Top.Mail.Ru
Troubleshooting | Tarantool
 
Tarantool Cartridge / Troubleshooting
Tarantool Cartridge / Troubleshooting

Troubleshooting

Troubleshooting

First of all, see a similar guide in the Tarantool manual. Below you can find other Cartridge-specific problems considered.

Examples:

  • NetboxConnectError: "localhost:3302": Connection refused;
  • Prepare2pcError: Instance state is OperationError, can't apply config in this state.

The root problem: all cluster instances are equal, and all of them store a copy of clusterwide configuration, which must be the same. If an instance degrades (can’t accept new configuration) – the quorum is lost. This prevents further configuration modifications to avoid inconsistency.

But sometimes inconsistency is needed to repair the system, at least partially and temporarily. It can be achieved by disabling degraded instances.

Solution:

  1. Connect to the console of the alive instance.

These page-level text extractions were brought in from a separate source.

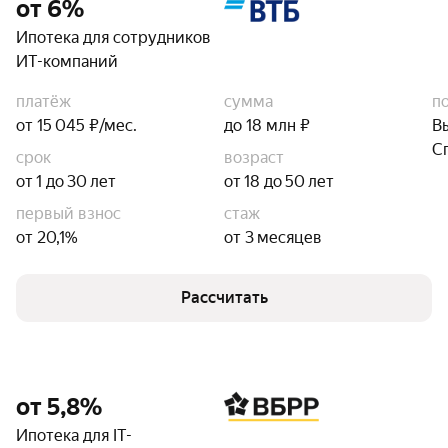
от 6%
Ипотека для сотрудников
ИТ-компаний
платёж
сумма
п
от 15 045 ₽/мес.
до 18 млн ₽
В
С
срок
возраст
от 1 до 30 лет
от 18 до 50 лет
первый взнос
стаж
от 20,1%
от 3 месяцев
Рассчитать
от 5,8%
Ипотека для IT-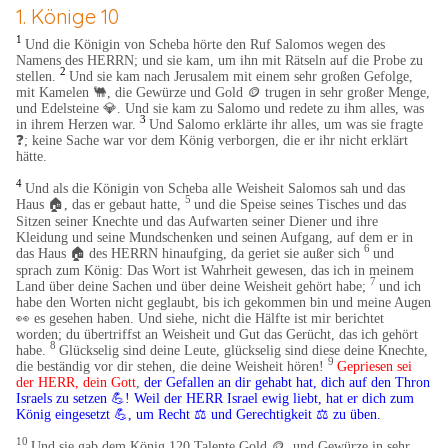
1. Könige 10
1
Und die Königin von Scheba hörte den Ruf Salomos wegen des
Namens des HERRN; und sie kam, um ihn mit Rätseln auf die Probe zu
2
stellen.
Und sie kam nach Jerusalem mit einem sehr großen Gefolge,
mit Kamelen 🐫​, die Gewürze und Gold 🪙 trugen in sehr großer Menge,
und Edelsteine 💎​. Und sie kam zu Salomo und redete zu ihm alles, was
3
in ihrem Herzen war.
Und Salomo erklärte ihr alles, um was sie fragte
❓; keine Sache war vor dem König verborgen, die er ihr nicht erklärt
hätte.
4
Und als die Königin von Scheba alle Weisheit Salomos sah und das
5
Haus
🏠
, das er gebaut hatte,
und die Speise seines Tisches und das
Sitzen seiner Knechte und das Aufwarten seiner Diener und ihre
Kleidung und seine Mundschenken und seinen Aufgang, auf dem er in
6
das Haus
🏠
des HERRN hinaufging, da geriet sie außer sich
und
​
sprach zum König: Das Wort ist Wahrheit gewesen, das ich in meinem
7
Land über deine Sachen und über deine Weisheit gehört habe;
und ich
habe den Worten nicht geglaubt, bis ich gekommen bin und meine Augen
👀 es gesehen haben. Und siehe, nicht die Hälfte ist mir berichtet
worden; du übertriffst an Weisheit und Gut das Gerücht, das ich gehört
8
habe.
Glückselig sind deine Leute, glückselig sind diese deine Knechte,
9
die beständig vor dir stehen, die deine Weisheit hören!
Gepriesen sei
der HERR, dein Gott
,
der Gefallen an dir gehabt hat, dich auf den Thron
Israels zu setzen 💪! Weil der HERR Israel ewig liebt, hat er dich zum
König eingesetzt 💪, um Recht ⚖️ und Gerechtigkeit ⚖️ zu üben.
10
Und sie gab dem König 120 Talente Gold 🪙, und Gewürze in sehr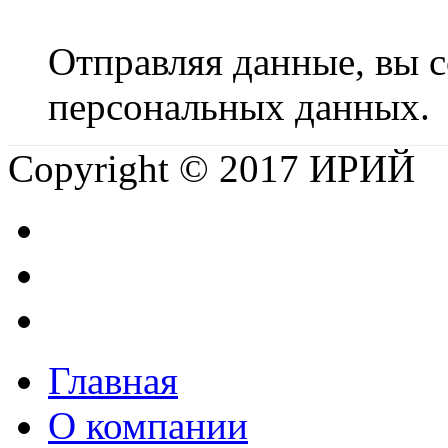
Отправляя данные, вы с
персональных данных.
Copyright © 2017 ИРИЙ
Главная
О компании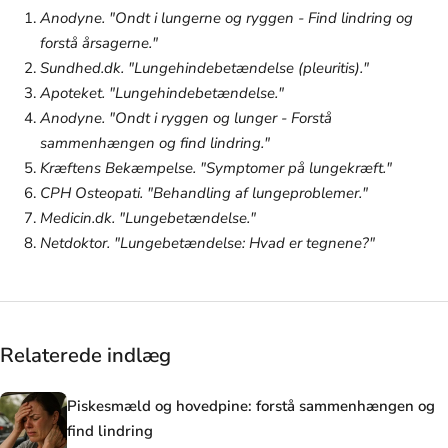
Anodyne. "Ondt i lungerne og ryggen - Find lindring og
forstå årsagerne."
Sundhed.dk. "Lungehindebetændelse (pleuritis)."
Apoteket. "Lungehindebetændelse."
Anodyne. "Ondt i ryggen og lunger - Forstå
sammenhængen og find lindring."
Kræftens Bekæmpelse. "Symptomer på lungekræft."
CPH Osteopati. "Behandling af lungeproblemer."
Medicin.dk. "Lungebetændelse."
Netdoktor. "Lungebetændelse: Hvad er tegnene?"
Relaterede indlæg
Piskesmæld og hovedpine: forstå sammenhængen og
find lindring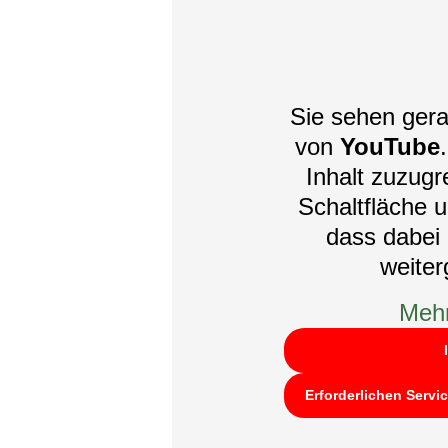
Sie sehen gera
von
YouTube
Inhalt zuzugre
Schaltfläche u
dass dabei 
weite
Mehr
Erforderlichen Servi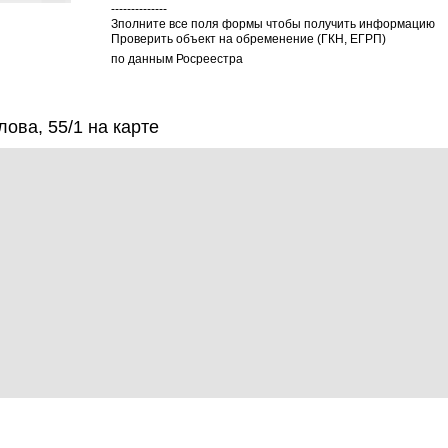
--------------
Зполните все поля формы чтобы получить информацию
Проверить объект на обременение (ГКН, ЕГРП)
по данным Росреестра
ва, 55/1 на карте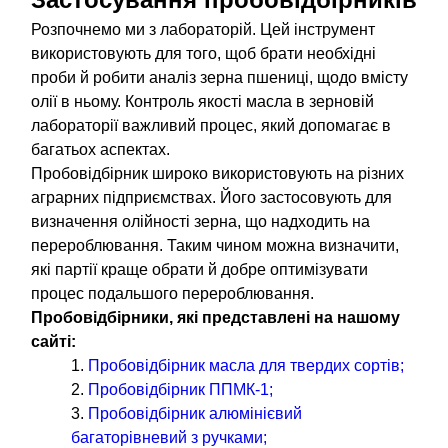
Розпочнемо ми з лабораторій. Цей інструмент
використовують для того, щоб брати необхідні
проби й робити аналіз зерна пшениці, щодо вмісту
олії в ньому. Контроль якості масла в зерновій
лабораторії важливий процес, який допомагає в
багатьох аспектах.
Пробовідбірник широко використовують на різних
аграрних підприємствах. Його застосовують для
визначення олійності зерна, що надходить на
перероблювання. Таким чином можна визначити,
які партії краще обрати й добре оптимізувати
процес подальшого перероблювання.
Пробовідбірники, які представлені на нашому
сайті:
Пробовідбірник масла для твердих сортів;
Пробовідбірник ППМК-1;
Пробовідбірник алюмінієвий
багаторівневий з ручками;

    tarantoolctl connect unix/:/var/run/tarantool/<app-name>.<instance-name>.control
    
  2. Inspect what’s going on.

    cartridge = require('cartridge')
    report = {}
    for _, srv in pairs(cartridge.admin_get_servers()) do
        report[srv.uuid] = {uri = srv.uri, status = srv.status, message = srv.message}
    end
    return report
    
  3. If you’re ready to proceed, run the following snippet. It’ll disable all instances which are not healthy. After that, you can use the WebUI as usual.

    disable_list = {}
    for uuid, srv in pairs(report) do
        if srv.status ~= 'healthy' then
           table.insert(disable_list, uuid)
        end
    end
    return cartridge.admin_disable_servers(disable_list)
    
  4. When it’s necessary to bring disabled instances back, re-enable them in a similar manner:

    cartridge = require('cartridge')
    enable_list = {}
    for _, srv in pairs(cartridge.admin_get_servers()) do
        if srv.disabled then
           table.insert(enable_list, srv.uuid)
        end
    end
    return cartridge.admin_enable_servers(enable_list)
    

Example:

../../../_images/stuck-connecting-fullmesh.png

The root problem: after restart, the instance tries to connect to all its replicas and remains in the ConnectingFullmesh state until it succeeds. If it can’t (due to replica URI unavailability or for any other reason) – it’s stuck forever.

Solution:

Set the replication_connect_quorum option to zero. It may be accomplished in two ways:

  • By restarting it with the corresponding option set (in environment variables or in the instance configuration file);

  • Or without restart – by running the following one-liner:

    echo "box.cfg({replication_connect_quorum = 0})" | tarantoolctl connect \
    unix/:/var/run/tarantool/<app-name>.<instance-name>.control
    

The root problem: advertise_uri parameter is persisted in the clusterwide configuration. Even if it changes upon restart, the rest of the cluster keeps using the old one, and the cluster may behave in an odd way.

Solution:

The clusterwide configuration should be updated.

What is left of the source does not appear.